→ **AIM OF THE TASK**
Look for "dengan" in each line of the entries, and return the matching lines.

→ **DATASET CONTENT**
[Start of Attachment]

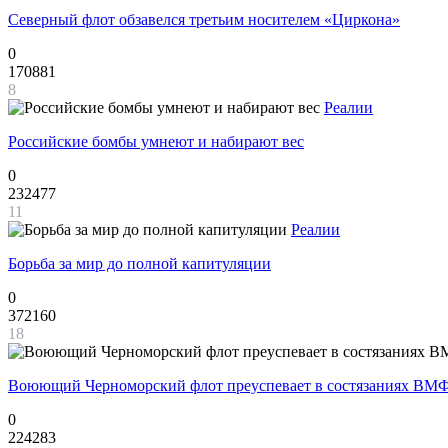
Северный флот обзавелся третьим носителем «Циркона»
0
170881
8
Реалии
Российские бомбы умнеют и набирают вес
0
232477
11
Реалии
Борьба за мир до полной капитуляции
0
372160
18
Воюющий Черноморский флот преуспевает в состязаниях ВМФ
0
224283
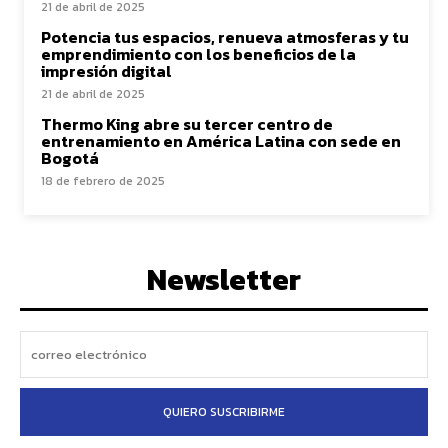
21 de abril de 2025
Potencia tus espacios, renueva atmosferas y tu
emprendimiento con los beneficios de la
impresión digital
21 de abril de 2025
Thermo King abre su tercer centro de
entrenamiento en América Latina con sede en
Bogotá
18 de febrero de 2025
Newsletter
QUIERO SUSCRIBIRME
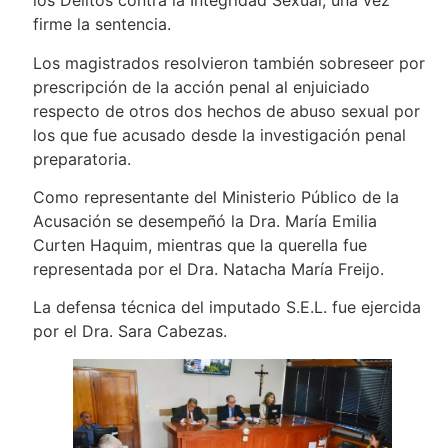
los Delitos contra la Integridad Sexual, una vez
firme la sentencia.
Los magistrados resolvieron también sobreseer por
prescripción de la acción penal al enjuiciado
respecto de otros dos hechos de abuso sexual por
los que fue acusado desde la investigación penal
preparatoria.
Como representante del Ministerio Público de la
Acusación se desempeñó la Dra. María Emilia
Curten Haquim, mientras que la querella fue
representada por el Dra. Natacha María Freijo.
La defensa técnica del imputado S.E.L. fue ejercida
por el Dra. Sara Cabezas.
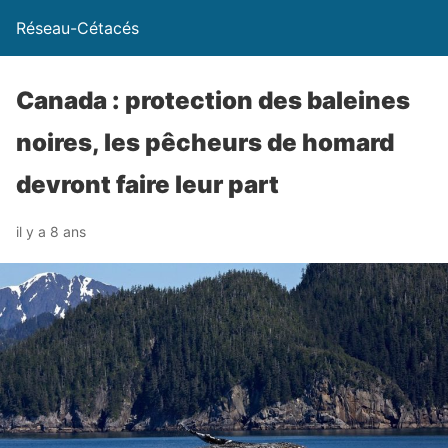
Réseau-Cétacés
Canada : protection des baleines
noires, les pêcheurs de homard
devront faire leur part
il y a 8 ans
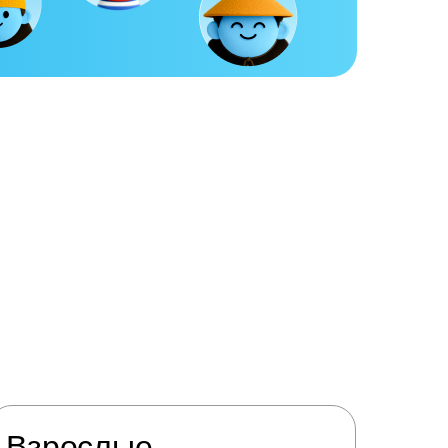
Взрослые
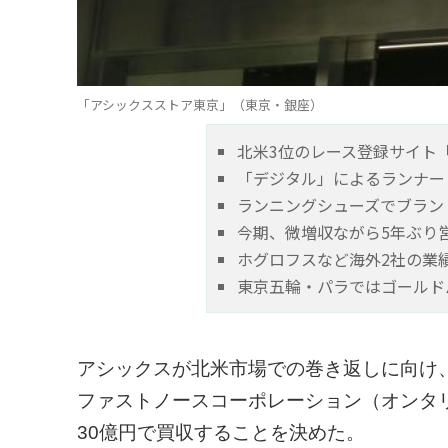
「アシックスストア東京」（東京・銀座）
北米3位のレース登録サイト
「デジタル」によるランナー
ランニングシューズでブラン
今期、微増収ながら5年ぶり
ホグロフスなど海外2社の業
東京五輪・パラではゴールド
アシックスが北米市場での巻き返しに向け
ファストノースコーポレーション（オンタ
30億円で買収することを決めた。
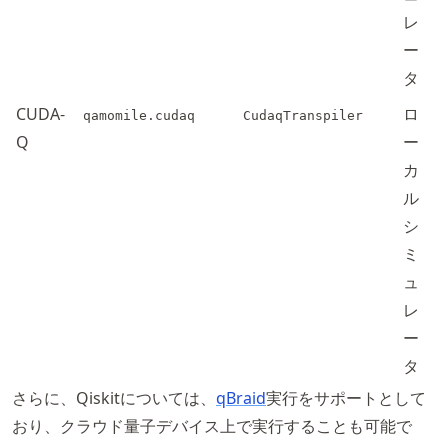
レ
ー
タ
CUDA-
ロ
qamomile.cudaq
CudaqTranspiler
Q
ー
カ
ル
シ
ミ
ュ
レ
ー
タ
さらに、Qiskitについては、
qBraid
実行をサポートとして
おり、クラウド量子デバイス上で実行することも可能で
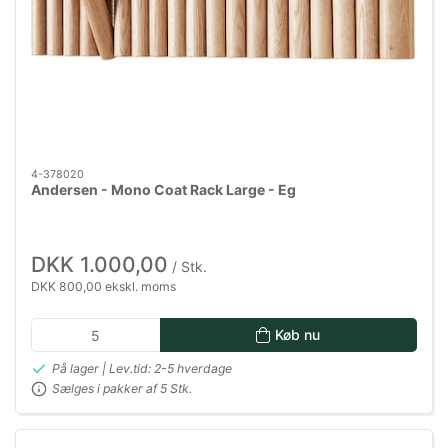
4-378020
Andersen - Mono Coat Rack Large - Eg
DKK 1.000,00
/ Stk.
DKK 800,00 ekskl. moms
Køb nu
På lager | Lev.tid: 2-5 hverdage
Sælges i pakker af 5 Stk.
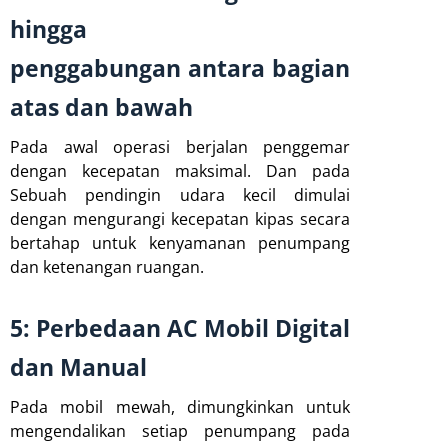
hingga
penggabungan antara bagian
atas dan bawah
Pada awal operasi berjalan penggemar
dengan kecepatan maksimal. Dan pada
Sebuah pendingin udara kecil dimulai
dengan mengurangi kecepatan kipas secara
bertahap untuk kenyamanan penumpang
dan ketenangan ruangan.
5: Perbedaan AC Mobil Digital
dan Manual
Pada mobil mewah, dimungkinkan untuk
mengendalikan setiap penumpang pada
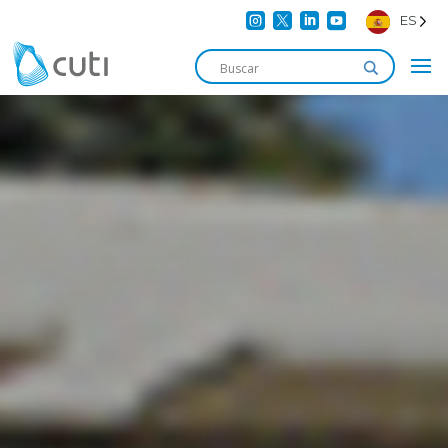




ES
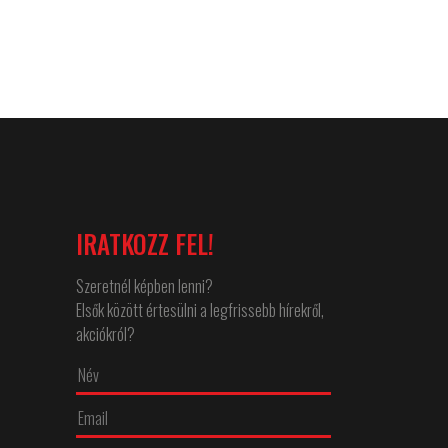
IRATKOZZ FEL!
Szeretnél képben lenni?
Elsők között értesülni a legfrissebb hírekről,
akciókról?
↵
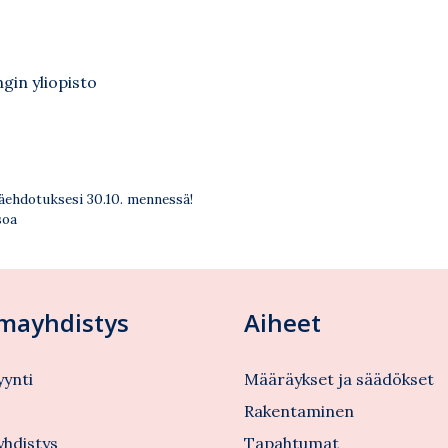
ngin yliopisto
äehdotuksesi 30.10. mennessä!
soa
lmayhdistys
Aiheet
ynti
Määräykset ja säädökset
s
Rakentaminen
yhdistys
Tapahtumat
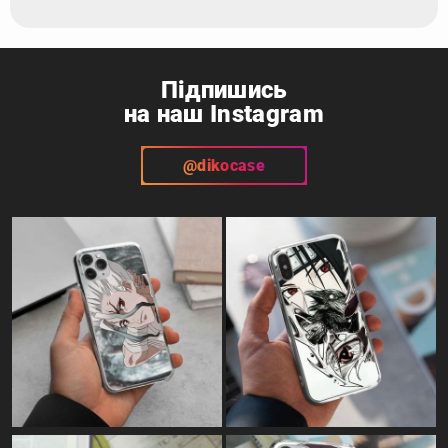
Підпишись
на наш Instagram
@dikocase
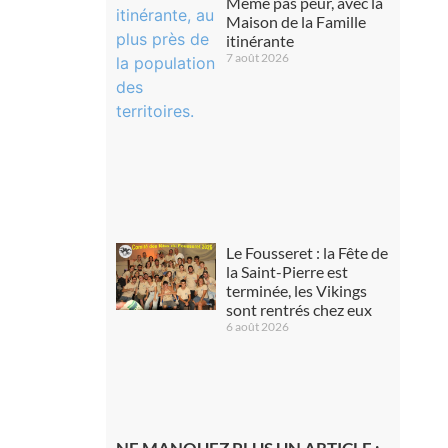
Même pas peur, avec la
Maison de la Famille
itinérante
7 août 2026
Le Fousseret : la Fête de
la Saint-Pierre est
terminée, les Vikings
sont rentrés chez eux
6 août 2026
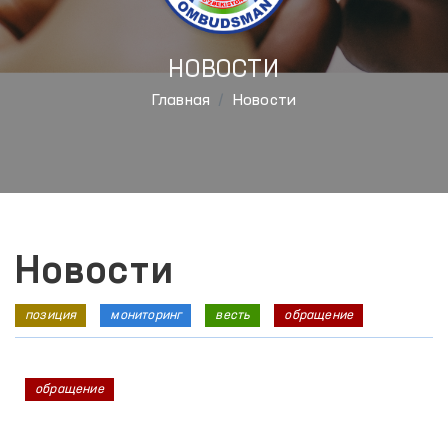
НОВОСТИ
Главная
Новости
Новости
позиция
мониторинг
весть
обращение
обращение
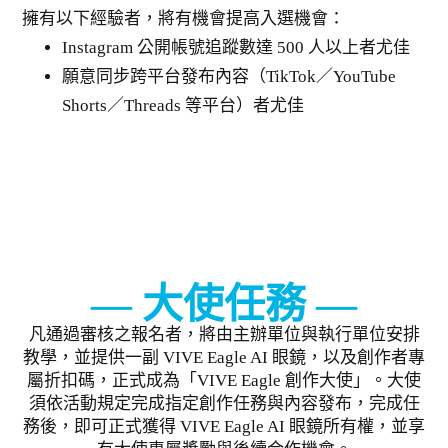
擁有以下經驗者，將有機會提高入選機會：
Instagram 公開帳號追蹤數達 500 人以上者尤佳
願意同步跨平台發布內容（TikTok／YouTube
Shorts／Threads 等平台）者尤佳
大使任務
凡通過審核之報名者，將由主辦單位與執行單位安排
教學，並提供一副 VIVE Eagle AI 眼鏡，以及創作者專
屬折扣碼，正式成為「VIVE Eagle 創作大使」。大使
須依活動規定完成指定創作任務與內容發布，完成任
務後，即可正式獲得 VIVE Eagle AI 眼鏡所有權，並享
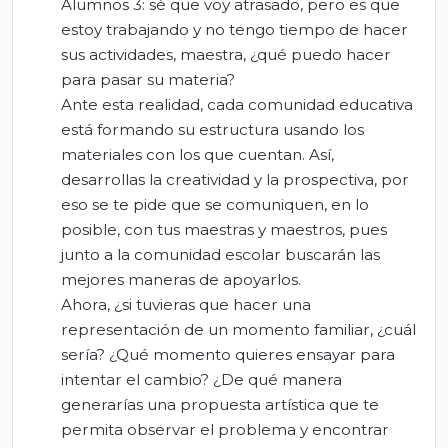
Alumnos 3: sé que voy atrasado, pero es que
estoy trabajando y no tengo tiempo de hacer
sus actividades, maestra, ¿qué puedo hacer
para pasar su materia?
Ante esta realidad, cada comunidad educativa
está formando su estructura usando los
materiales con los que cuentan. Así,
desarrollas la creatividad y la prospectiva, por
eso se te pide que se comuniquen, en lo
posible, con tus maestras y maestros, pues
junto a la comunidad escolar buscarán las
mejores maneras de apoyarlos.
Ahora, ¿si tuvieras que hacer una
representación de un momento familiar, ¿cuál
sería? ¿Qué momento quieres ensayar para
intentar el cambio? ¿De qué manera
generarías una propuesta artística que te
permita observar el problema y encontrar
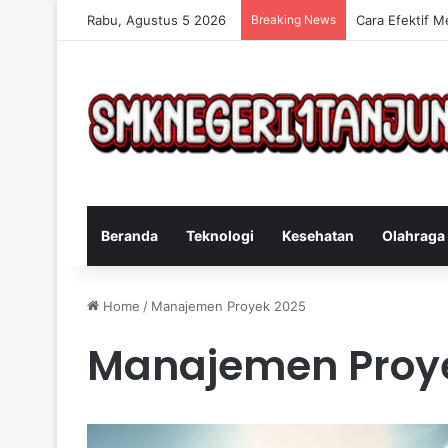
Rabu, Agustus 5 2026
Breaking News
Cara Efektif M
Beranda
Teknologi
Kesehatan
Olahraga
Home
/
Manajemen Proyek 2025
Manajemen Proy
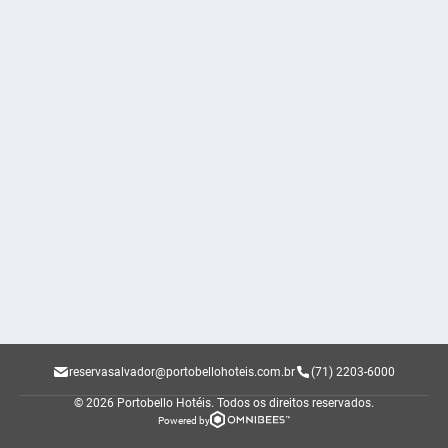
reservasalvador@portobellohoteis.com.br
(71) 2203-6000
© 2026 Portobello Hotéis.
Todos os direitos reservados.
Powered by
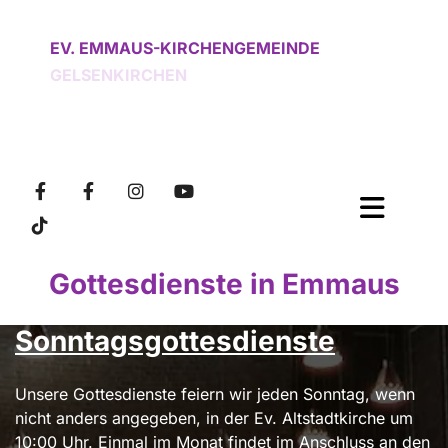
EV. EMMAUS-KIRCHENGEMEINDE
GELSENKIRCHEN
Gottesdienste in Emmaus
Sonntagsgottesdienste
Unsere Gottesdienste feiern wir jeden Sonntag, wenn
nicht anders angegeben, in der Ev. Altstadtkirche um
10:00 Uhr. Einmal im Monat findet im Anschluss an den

[End of Attachment]

→ **ANSWER TO THE EXERCISE**
dengan kecepatan maksimal. Dan pada
dengan mengurangi kecepatan kipas secara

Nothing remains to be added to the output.